# Looking for a Snowboard Bag



## Easto (Feb 25, 2012)

I am heading out to Alberta this winter for a family visit and some boarding.

I have a 159cm Board that I need a bag for.

Can you guys suggest what size bag I should buy? I know some people like to get a bigger bag that will also fit their boots, helmet, board, etc.

Any suggestions on which bag to get to ensure maximum protection of my gear while on the plane?


----------



## neni (Dec 24, 2012)

I have a Dakine Low Roller 157 which holds a 158 (eithout bindings) and 153 board with bindings, helmet, backprotector, gloves, goggles, and boots in separated compartments. Could even stuff it with some clothes. For your 159 board this 157 bag would work as well. Even hubands 164 board fits without problems with all the other stuff. Dakine offers very good quality for a rather low price.


----------



## thecadgod (Nov 2, 2010)

Easto said:


> I am heading out to Alberta this winter for a family visit and some boarding.
> 
> I have a 159cm Board that I need a bag for.
> 
> ...


Which one did you go with? Fit your 159 into a 157?



neni said:


> I have a Dakine Low Roller 157 which holds a 158 (eithout bindings) and 153 board with bindings, helmet, backprotector, gloves, goggles, and boots in separated compartments. Could even stuff it with some clothes. For your 159 board this 157 bag would work as well. Even hubands 164 board fits without problems with all the other stuff. Dakine offers very good quality for a rather low price.

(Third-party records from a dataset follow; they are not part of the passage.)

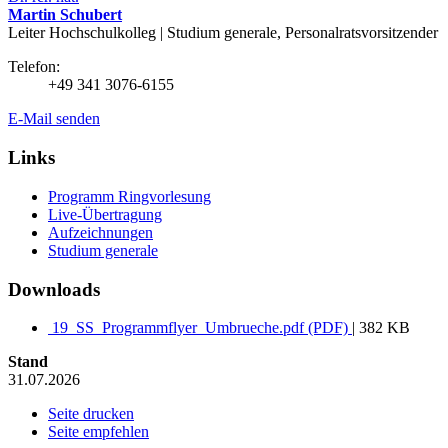
Martin Schubert
Leiter Hochschulkolleg | Studium generale, Personalratsvorsitzender
Telefon:
+49 341 3076-6155
E-Mail senden
Links
Programm Ringvorlesung
Live-Übertragung
Aufzeichnungen
Studium generale
Downloads
19_SS_Programmflyer_Umbrueche.pdf (PDF)
| 382 KB
Stand
31.07.2026
Seite drucken
Seite empfehlen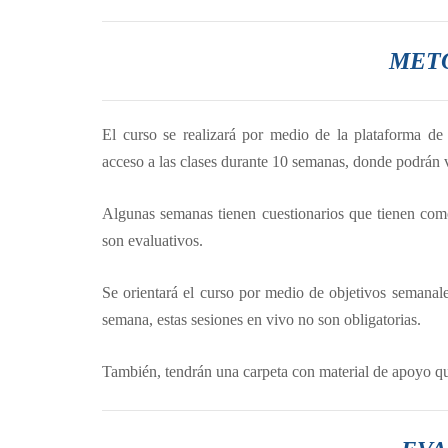
MET
El curso se realizará por medio de la plataforma de f
acceso a las clases durante 10 semanas, donde podrán 
Algunas semanas tienen cuestionarios que tienen como
son evaluativos.
Se orientará el curso por medio de objetivos semanale
semana, estas sesiones en vivo no son obligatorias.
También, tendrán una carpeta con material de apoyo que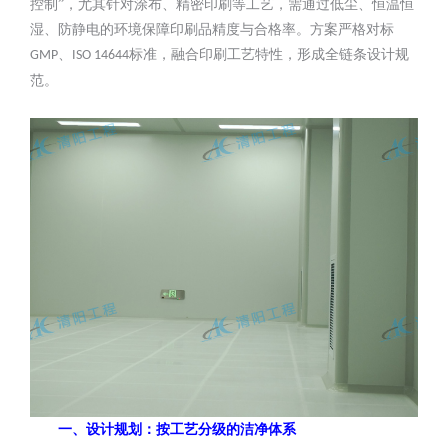
控制”，尤其针对涂布、精密印刷等工艺，需通过低尘、恒温恒
湿、防静电的环境保障印刷品精度与合格率。方案严格对标
、
标准，融合印刷工艺特性，形成全链条设计规
GMP
ISO 14644
范。
一、设计规划：按工艺分级的洁净体系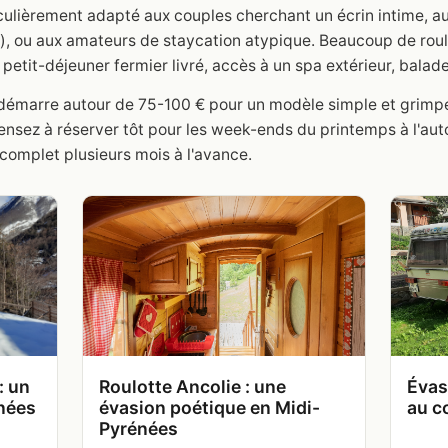
iculièrement adapté aux couples cherchant un écrin intime, a
), ou aux amateurs de staycation atypique. Beaucoup de roul
etit-déjeuner fermier livré, accès à un spa extérieur, balade 
te démarre autour de 75-100 € pour un modèle simple et grim
Pensez à réserver tôt pour les week-ends du printemps à l'auto
omplet plusieurs mois à l'avance.
: un
Roulotte Ancolie : une
Évas
nées
évasion poétique en Midi-
au c
Pyrénées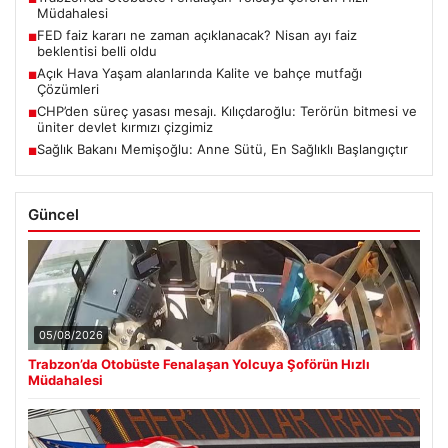
Müdahalesi
FED faiz kararı ne zaman açıklanacak? Nisan ayı faiz
■
beklentisi belli oldu
Açık Hava Yaşam alanlarında Kalite ve bahçe mutfağı
■
Çözümleri
CHP’den süreç yasası mesajı. Kılıçdaroğlu: Terörün bitmesi ve
■
üniter devlet kırmızı çizgimiz
Sağlık Bakanı Memişoğlu: Anne Sütü, En Sağlıklı Başlangıçtır
■
Güncel
05/08/2026
Trabzon’da Otobüste Fenalaşan Yolcuya Şoförün Hızlı
Müdahalesi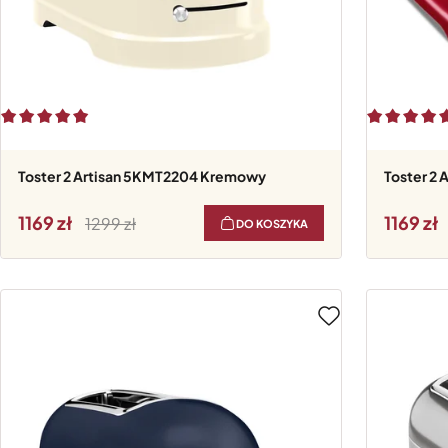
Toster 2 Artisan 5KMT2204 Kremowy
Toster 
1169
1169
1299
DO KOSZYKA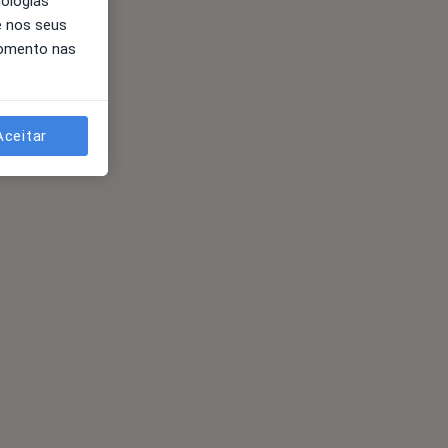
nologias
e nos seus
momento nas
Aceitar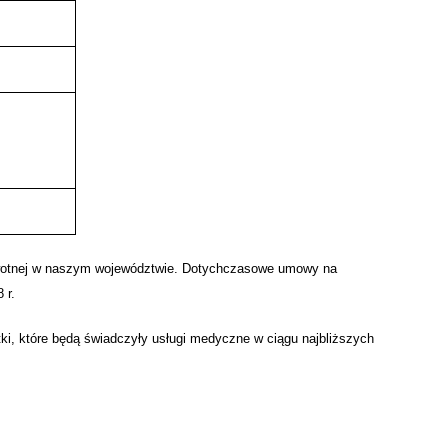
drowotnej w naszym województwie. Dotychczasowe umowy na
 r.
i, które będą świadczyły usługi medyczne w ciągu najbliższych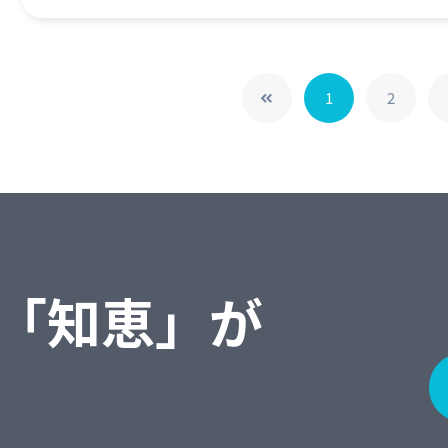
1
2
「知恵」が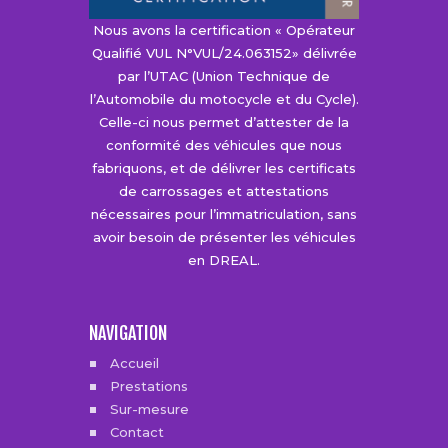
Nous avons la certification « Opérateur
Qualifié VUL N°VUL/24.063152» délivrée
par l’UTAC (Union Technique de
l’Automobile du motocycle et du Cycle).
Celle-ci nous permet d’attester de la
conformité des véhicules que nous
fabriquons, et de délivrer les certificats
de carrossages et attestations
nécessaires pour l’immatriculation, sans
avoir besoin de présenter les véhicules
en DREAL.
NAVIGATION
Accueil
Prestations
Sur-mesure
Contact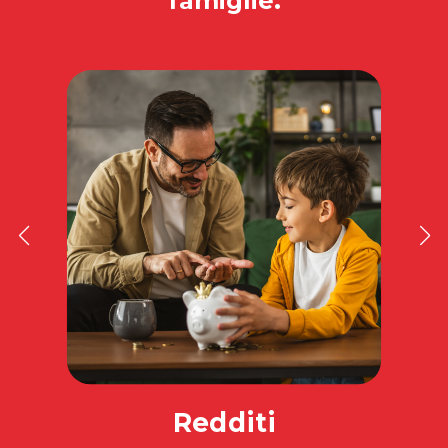
famiglie.
Redditi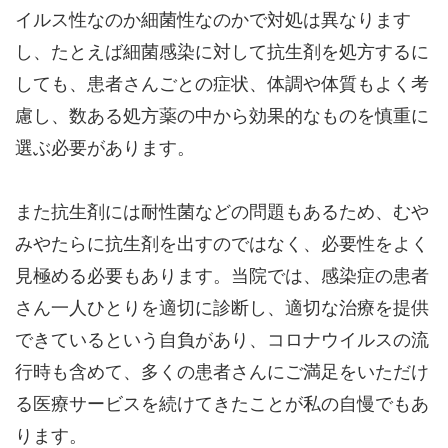
イルス性なのか細菌性なのかで対処は異なります
し、たとえば細菌感染に対して抗生剤を処方するに
しても、患者さんごとの症状、体調や体質もよく考
慮し、数ある処方薬の中から効果的なものを慎重に
選ぶ必要があります。
また抗生剤には耐性菌などの問題もあるため、むや
みやたらに抗生剤を出すのではなく、必要性をよく
見極める必要もあります。当院では、感染症の患者
さん一人ひとりを適切に診断し、適切な治療を提供
できているという自負があり、コロナウイルスの流
行時も含めて、多くの患者さんにご満足をいただけ
る医療サービスを続けてきたことが私の自慢でもあ
ります。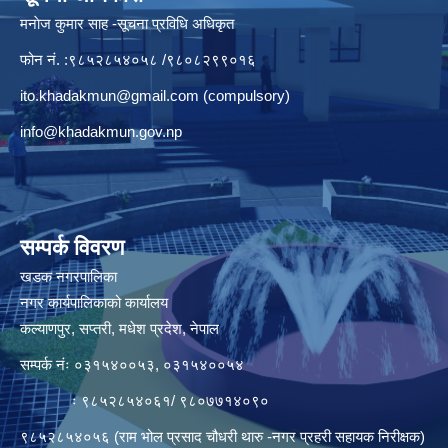
मनाेज कुमार साह -सूचना प्रविधि अधिकृत
फोन नं. :९८५२८५४०५८ /९८०८२९९०१६
ito.khadakmun@gmail.com
(compulsory)
info@khadakmun.gov.np
सम्पर्क विवरण
खडक नगरपालिका
नगर कार्यपालिकाको कार्यालय
कल्याणपुर, सप्तरी, मधेश प्रदेश, नेपाल
सम्पर्क नंः ०३१५४००५३, ०३१५४००५४
ः ९८५२८५४०६१/ ९८०७७१४०९०
९८५२८५४०५६ (राम भोल प्रसाद चौधरी थारु -नगर प्रहरी सहायक निरीक्षक)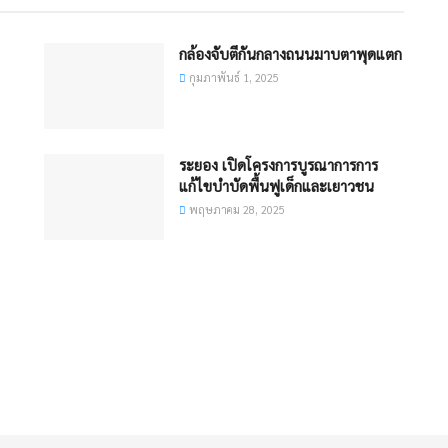
กล้องจับตีกันกลางถนนมาบตาพุดแตก
กุมภาพันธ์ 1, 2025
ระยอง เปิดโครงการบูรณาการการ
แก้ไขบำบัดพื้นฟูเด็กและเยาวชน
พฤษภาคม 28, 2025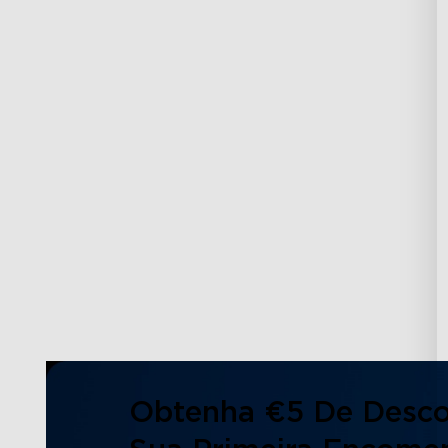
Obtenha €5 De Desc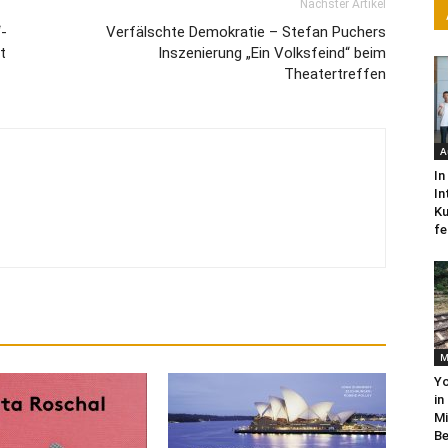
Nächster Artikel
-
Verfälschte Demokratie – Stefan Puchers
t
Inszenierung „Ein Volksfeind“ beim
Theatertreffen
A
In
In
Ku
fe
M
Yo
in
Mi
Be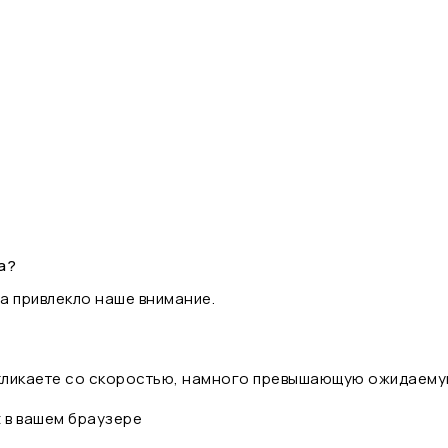
а?
а привлекло наше внимание.
 кликаете со скоростью, намного превышающую ожидаему
t в вашем браузере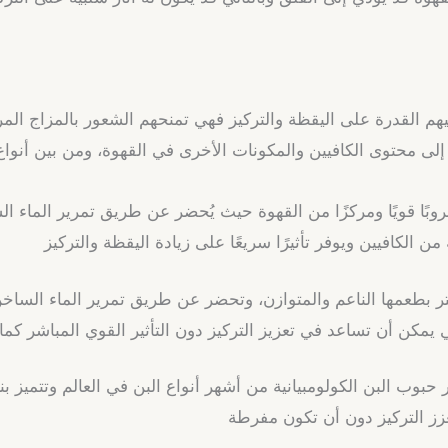
هم القدرة على اليقظة والتركيز فهي تمنحهم الشعور بالمزاج المر
ود إلى محتوى الكافيين والمكونات الأخرى في القهوة، ومن بين أنو
عتبر الإسبريسو مشروبًا قويًا ومركزًا من القهوة حيث يُحضر عن طريق تمري
 الكافيين ويوفر تأثيرًا سريعًا على زيادة اليقظة والتركيز
Filtered ) تتميز قهوة الفلتر بطعمها الناعم والمتوازن، وتحضر عن طريق تمرير 
ي يمكن أن تساعد في تعزيز التركيز دون التأثير القوي المباشر كم
لومبيون (Colombian Coffee) و تعتبر حبوب البن الكولومبيانية من أشهر أنواع البن في
زز التركيز دون أن تكون مفرطة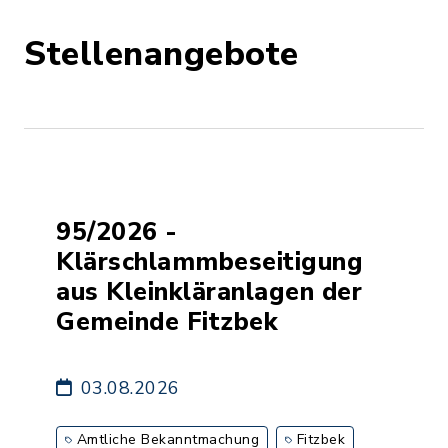
Stellenangebote
95/2026 -
Klärschlammbeseitigung
aus Kleinkläranlagen der
Gemeinde Fitzbek
03.08.2026
Amtliche Bekanntmachung
Fitzbek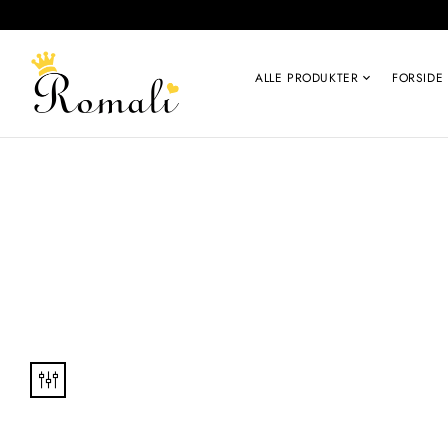
ALLE PRODUKTER
FORSIDE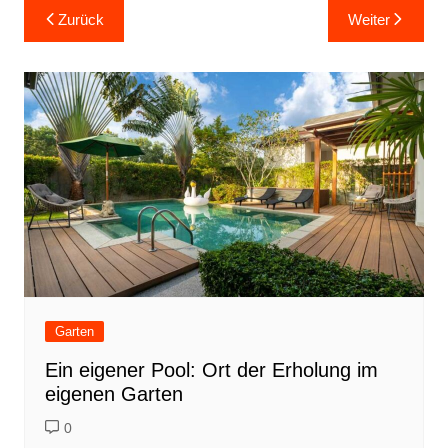
b
st
dI
Beitragsnavigation
Zurück
Weiter
o
n
o
k
Garten
Ein eigener Pool: Ort der Erholung im
eigenen Garten
0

You can fit a 164 into the 157? Wow.


----------



## wrathfuldeity (Oct 5, 2007)

get a longer bag than needed...thus later able to fit a longer board and to fit more crap into it if needed.


----------



## larrytbull (Oct 30, 2013)

ping wiredsport

I won the grayne tour bag from him this summer Look at page 3 
I have a picture of a 160cm board in the bg for an idea. this thing is big
http://www.snowboardingforum.com/outerwear-accessories/146281-grayne-tour-pro-snowboard-bag-stoker-3.html


----------



## neni (Dec 24, 2012)

thecadgod said:


> You can fit a 164 into the 157? Wow.


Yup: 164 Flag in 157 Dakine Low Roller


----------



## BarrettDSP (May 10, 2009)

Whatever you do, get one with wheels. Got my first bag with wheels this year and I am kicking myself for not getting one years ago. I have a 181 bag but ride a 163 and love it as it allows me pack multiple boards should I choose, keep the bindings on, all my equipment and some clothes as well. I even put my brother in-laws skis in it so we would have less bags to fool with.


----------



## thecadgod (Nov 2, 2010)

neni said:


> Yup: 164 Flag in 157 Dakine Low Roller


I wouldn't of thought that big of a board would have fit. Thanks for the photos!


----------



## Bamfboardman (Dec 11, 2012)

neni said:


> I have a Dakine Low Roller 157 which holds a 158 (eithout bindings) and 153 board with bindings, helmet, backprotector, gloves, goggles, and boots in separated compartments. Could even stuff it with some clothes. For your 159 board this 157 bag would work as well. Even hubands 164 board fits without problems with all the other stuff. Dakine offers very good quality for a rather low price.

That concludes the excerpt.